When combined with antidepressants of the MAOI or SSRI class, very high parenteral doses of 5-HTP can cause acute serotonin syndrome in rats. It is unclear if such findings have clinical relevance, as most drugs will cause serious adverse events or death in rodents at very high doses. In humans 5-HTP has never been clinically associated with serotonin syndrome, although a case report suggests 5-HTP can precipitate mania when added to an MAOI.
When combined with carbidopa (as a treatment for symptoms of Parkinson's disease), 5-HTP causes nausea and vomiting; however this can be alleviated via administration of granisetron. As mentioned below under pharmacology, cases of scleroderma-like illness have been reported in patients using carbidopa and 5-HTP.
Oral 5-HTP results in an increase in urinary 5-HIAA, a serotonin metabolite, indicating that 5-HTP is peripherally metabolized to serotonin, which is then metabolized. This might cause false positive results in tests looking for carcinoid syndrome. Due to the conversion of 5-HTP into serotonin by the liver, there could be a risk of heart valve disease from serotonin's effect on the heart, as based on preclinical findings. However, 5-HTP has not been associated with cardiac toxicity in humans.

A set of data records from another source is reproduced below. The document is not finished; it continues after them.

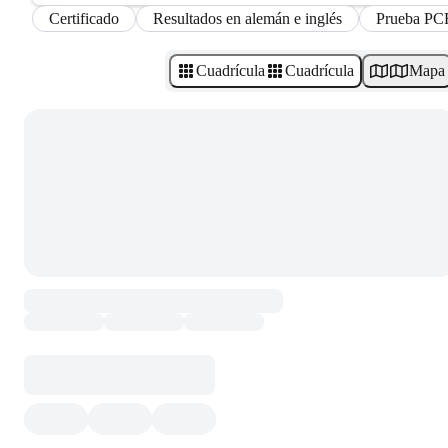
Certificado
Resultados en alemán e inglés
Prueba PC
Cuadrícula
Cuadrícula
Mapa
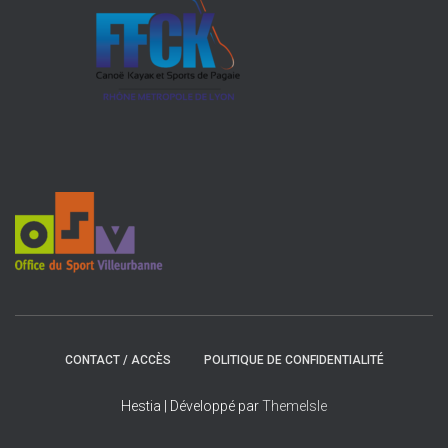
CONTACT / ACCÈS
POLITIQUE DE CONFIDENTIALITÉ
Hestia | Développé par
ThemeIsle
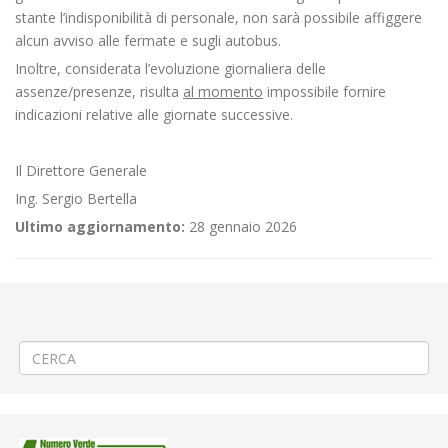
stante l’indisponibilità di personale, non sarà possibile affiggere
alcun avviso alle fermate e sugli autobus.
Inoltre, considerata l’evoluzione giornaliera delle
assenze/presenze, risulta
al momento
impossibile fornire
indicazioni relative alle giornate successive.
Il Direttore Generale
Ing. Sergio Bertella
Ultimo aggiornamento:
28 gennaio 2026
←
Aggiornamento/Integrazione – Mancata erogazione dei servizi di
trasporto pubblico locale ATAP nella giornata del 23/10/2024
⚽«Pro Vercelli – Arzignano» a Vercelli
→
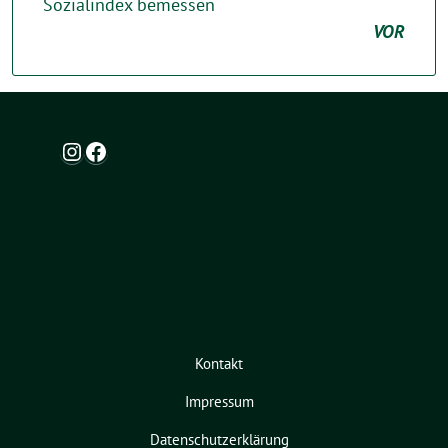
Sozialindex bemessen
VOR
Instagram
Facebook
Kontakt
Impressum
Datenschutzerklärung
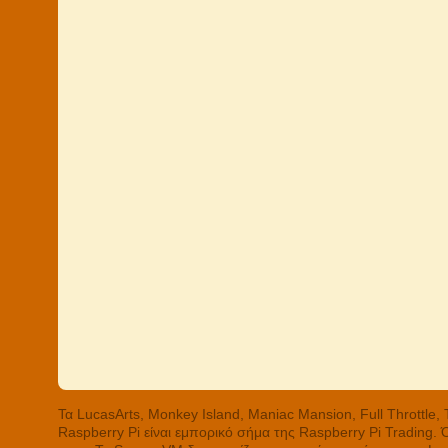
Τα LucasArts, Monkey Island, Maniac Mansion, Full Throttle
Raspberry Pi είναι εμπορικό σήμα της Raspberry Pi Trading.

It has been suggested that 5-HTP may cause eosinophilia-myalgia syndrome (EMS), a serious condition which results in extreme muscle tenderness, myalgia, and blood abnormalities. However, there is evidence to show that EMS was likely caused by a contaminant in certain 5-HTP supplements.
After oral administration, 5-HTP is absorbed by the upper intestine. The mode of absorption is not known, but presumably involves active transport via amino acid transporters. 5-HTP is adequately absorbed via oral cavity. With a decarboxylase inhibitor, the bioavailability of 5-HTP can be higher than 50%.
5-HTP is rapidly absorbed with Tmax of ~1.5h, and rapidly eliminated with a half-life of ~1.5–2 h. Co-administration of a decarboxylase inhibitor (e.g. carbidopa, benserazide) doubles the half-life of 5-HTP, to 3–4 h, and enhances exposure several fold, depending on the dosing regimen.
Research shows that co-administration with carbidopa greatly increases plasma 5-HTP levels.
Other studies have indicated the risk of a scleroderma-like condition resulting from the combination of 5-HTP and carbidopa.
There are currently no approved drug products containing 5-HTP approved by the FDA. All available 5-HTP products are nutraceuticals and are as such not regulated or verified for purity, integrity, or clinical efficacy or safety, mandating caution regarding human consumption.
As of 25 August 2020, Hungary added 5-HTP to the controlled psychoactive substances list, prohibiting production, sale, import, storage and use, becoming the first country to do so.
5-HTP's short half-life is impractical for chronic drug therapy. Research conducted at Duke University in mice have demonstrated that 5-HTP when administered as slow-release appears to gain drug properties. Slow-release delivery attenuates or abolishes the peaks and valleys in 5-HTP exposure during treatment. Slow-release delivery of 5-HTP markedly improved the safety profile of 5-HTP and conferred stable plasma exposure of 5-HTP and strong and sustained enhancement of brain serotonin function. This discovery indicates that 5-HTP slow-release medications represent a new avenue for treatment of brain disorders responsive to serotonergic enhancement.
Though 5-HTP is found in food only in insignificant quantities, it is a chemical involved intermediately in the metabolism of tryptophan, an amino acid found in all unfractionated foods, with lower total amino acid content correlating with increased tryptophan absorption.